An internal investigation from ConocoPhillips into a recent gas leak at a site in Alaska’s North Slope points to extreme pressure that caused well equipment to fail, releasing a pocket of gas to the surface.


The report comes more than two months after a leak occurred at one of the Houston-based independent’s oldest Alpine Field drilling pads in the resource-rich North Slope. A leak was detected on March 4 during drilling and released an estimated 7.2 MMcf of natural gas until the company could route the flow to a disposal well on March 8.

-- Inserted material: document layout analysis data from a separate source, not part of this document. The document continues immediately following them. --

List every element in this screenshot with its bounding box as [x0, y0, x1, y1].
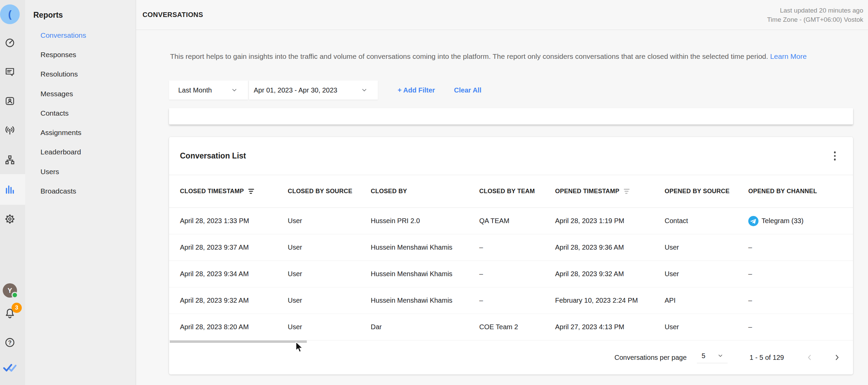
reports-icon[interactable] — [4, 184, 16, 195]
notifications-bell-icon[interactable]: 3 — [4, 307, 16, 320]
col-closed-by: CLOSED BY — [371, 188, 479, 195]
col-opened-by-channel: OPENED BY CHANNEL — [748, 188, 853, 195]
period-dropdown[interactable]: Last Month — [169, 81, 248, 100]
chevron-down-icon — [717, 353, 723, 359]
settings-gear-icon[interactable] — [4, 213, 16, 225]
col-closed-by-source: CLOSED BY SOURCE — [288, 188, 371, 195]
kebab-menu-icon[interactable] — [832, 149, 838, 163]
reports-sidebar: Reports Conversations Responses Resoluti… — [25, 0, 136, 385]
nav-item-leaderboard[interactable]: Leaderboard — [40, 143, 132, 162]
channel-cell: Telegram (33) — [748, 216, 853, 226]
table-row: April 28, 2023 9:32 AM User Hussein Mens… — [169, 287, 853, 314]
next-page-button[interactable] — [833, 353, 841, 362]
report-nav-list: Conversations Responses Resolutions Mess… — [40, 26, 132, 201]
chevron-down-icon — [231, 87, 238, 94]
page-title: CONVERSATIONS — [143, 11, 203, 19]
dashboard-icon[interactable] — [4, 37, 16, 49]
page-size-select[interactable]: 5 — [697, 352, 728, 363]
notification-badge: 3 — [12, 303, 22, 313]
per-page-label: Conversations per page — [614, 354, 686, 362]
table-row: April 28, 2023 9:34 AM User Hussein Mens… — [169, 261, 853, 287]
pagination-range: 1 - 5 of 129 — [750, 354, 784, 362]
date-range-value: Apr 01, 2023 - Apr 30, 2023 — [254, 86, 337, 94]
learn-more-link[interactable]: Learn More — [770, 52, 806, 60]
icon-rail: ( — [0, 0, 25, 385]
nav-item-responses[interactable]: Responses — [40, 45, 132, 64]
mouse-cursor — [295, 341, 304, 353]
card-title: Conversation List — [180, 151, 246, 161]
table-row: April 28, 2023 9:37 AM User Hussein Mens… — [169, 234, 853, 261]
sidebar-title: Reports — [33, 11, 63, 20]
date-range-dropdown[interactable]: Apr 01, 2023 - Apr 30, 2023 — [249, 81, 378, 100]
user-avatar-initial: Y — [7, 287, 12, 295]
nav-item-resolutions[interactable]: Resolutions — [40, 65, 132, 84]
nav-item-users[interactable]: Users — [40, 162, 132, 181]
sort-inactive-icon[interactable] — [624, 189, 630, 194]
col-closed-by-team: CLOSED BY TEAM — [479, 188, 555, 195]
page-header: CONVERSATIONS Last updated 20 minutes ag… — [136, 0, 868, 30]
contacts-icon[interactable] — [4, 96, 16, 107]
telegram-icon — [748, 216, 758, 226]
workspace-avatar-initial: ( — [0, 4, 20, 24]
page-size-value: 5 — [702, 352, 705, 360]
col-closed-timestamp: CLOSED TIMESTAMP — [180, 188, 288, 195]
card-header: Conversation List — [169, 137, 853, 175]
report-description: This report helps to gain insights into … — [170, 50, 847, 63]
table-row: April 28, 2023 1:33 PM User Hussein PRI … — [169, 208, 853, 234]
nav-item-conversations[interactable]: Conversations — [40, 26, 132, 45]
svg-text:?: ? — [8, 339, 12, 346]
filter-bar: Last Month Apr 01, 2023 - Apr 30, 2023 +… — [169, 81, 481, 100]
add-filter-button[interactable]: + Add Filter — [398, 86, 435, 94]
nav-item-assignments[interactable]: Assignments — [40, 123, 132, 142]
help-icon[interactable]: ? — [4, 337, 16, 348]
pagination-bar: Conversations per page 5 1 - 5 of 129 — [169, 340, 853, 374]
last-updated-text: Last updated 20 minutes ago — [767, 6, 863, 15]
chevron-left-icon — [805, 353, 814, 362]
nav-item-messages[interactable]: Messages — [40, 84, 132, 103]
table-row: April 28, 2023 8:20 AM User Dar COE Team… — [169, 314, 853, 340]
broadcast-icon[interactable] — [4, 124, 16, 136]
messages-icon[interactable] — [4, 66, 16, 78]
period-value: Last Month — [178, 86, 212, 94]
header-meta: Last updated 20 minutes ago Time Zone - … — [767, 6, 863, 24]
chevron-right-icon — [833, 353, 841, 362]
chevron-down-icon — [361, 87, 368, 94]
brand-logo-double-check-icon — [3, 362, 17, 373]
previous-card-bottom-edge — [169, 108, 853, 124]
workflows-icon[interactable] — [4, 154, 16, 166]
online-status-dot — [12, 292, 18, 298]
sort-descending-icon[interactable] — [248, 189, 254, 194]
workspace-avatar[interactable]: ( — [0, 4, 20, 24]
timezone-text: Time Zone - (GMT+06:00) Vostok — [767, 15, 863, 24]
nav-item-contacts[interactable]: Contacts — [40, 103, 132, 123]
table-header-row: CLOSED TIMESTAMP CLOSED BY SOURCE CLOSED… — [169, 175, 853, 208]
col-opened-by-source: OPENED BY SOURCE — [665, 188, 748, 195]
conversation-list-card: Conversation List CLOSED TIMESTAMP CLOSE… — [169, 137, 853, 374]
clear-all-button[interactable]: Clear All — [454, 86, 481, 94]
col-opened-timestamp: OPENED TIMESTAMP — [555, 188, 665, 195]
previous-page-button[interactable] — [805, 353, 814, 362]
user-avatar[interactable]: Y — [3, 283, 17, 298]
nav-item-broadcasts[interactable]: Broadcasts — [40, 181, 132, 201]
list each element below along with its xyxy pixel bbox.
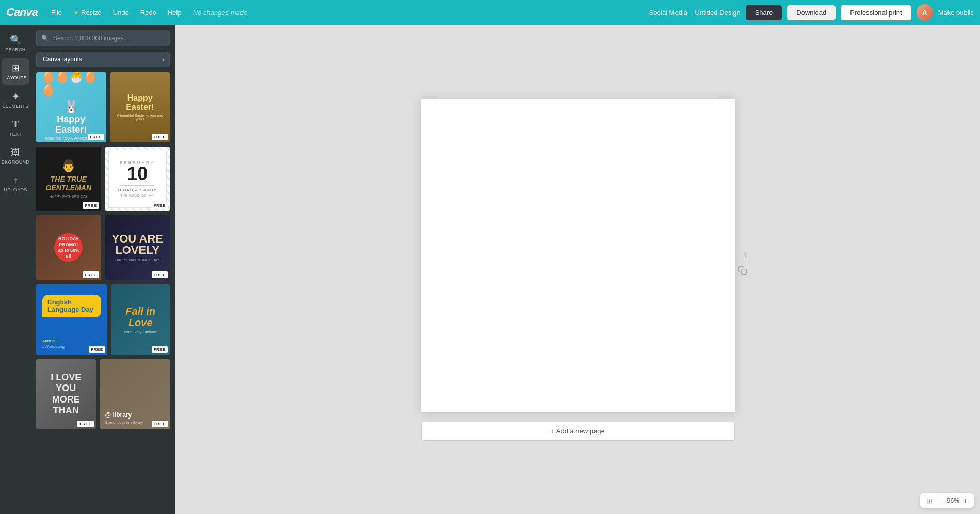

The company identified the leak source as a shallow pocket underground that previously went unnoticed in surface scans. Shortly after a critical piece of the well failed, gas was detected from several areas around the well.

After the investigation, ConocoPhillips concluded that a massive buildup of pressure while it was protecting its equipment from permafrost caused a casing shoe to fail. A casing shoe is used to help cement a casing to rock, stabilizing the structure.

No injuries or impacts to the tundra were reported in association with the leak, according to the company.

Rebecca Boys, a spokesperson with ConocoPhillips Alaska, told NGI that the company saw a production impact of up to 8,000 boe/d in the Alpine field during the leak response that started in March.

Production has now increased to near “pre-event levels,” Boys said, but the company is still waiting for approval from regulators before restarting operations at its CD1 well pad where the leak occurred.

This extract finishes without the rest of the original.